• ACTIVITY
The entries below hold a line with "Impeller (TP5 / TP7" and a line with "We are using cookie". Return those lines and all that lie between them, exactly and only.

Data entries:
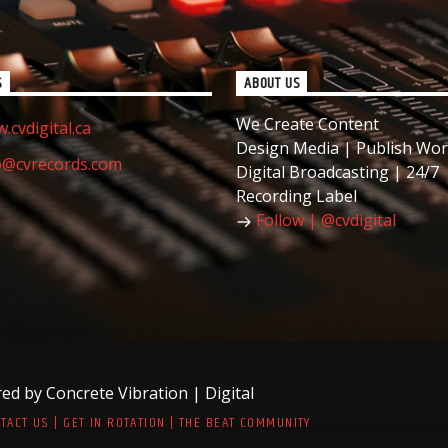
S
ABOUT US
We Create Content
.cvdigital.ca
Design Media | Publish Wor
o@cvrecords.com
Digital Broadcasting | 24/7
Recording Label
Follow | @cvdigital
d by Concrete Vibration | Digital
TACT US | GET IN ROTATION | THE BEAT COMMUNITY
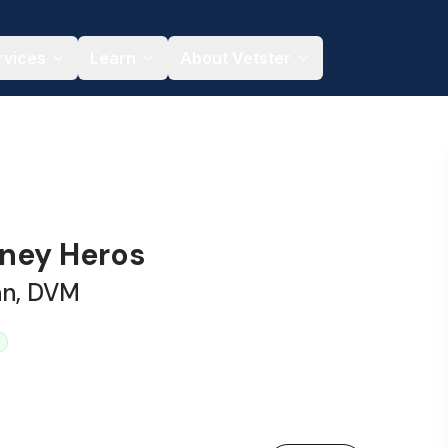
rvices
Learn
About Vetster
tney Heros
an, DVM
* * *
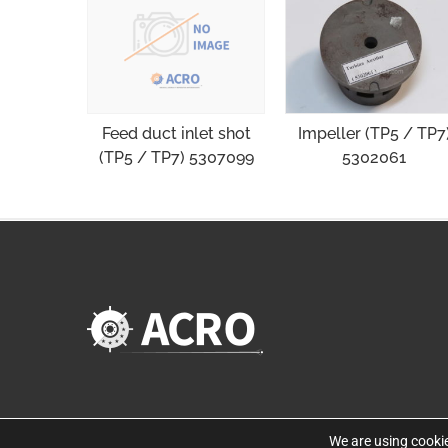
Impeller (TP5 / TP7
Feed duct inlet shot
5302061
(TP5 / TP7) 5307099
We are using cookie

• OUTPUT FOR THIS TASK
Impeller (TP5 / TP7
Feed duct inlet shot
5302061
(TP5 / TP7) 5307099
We are using cookie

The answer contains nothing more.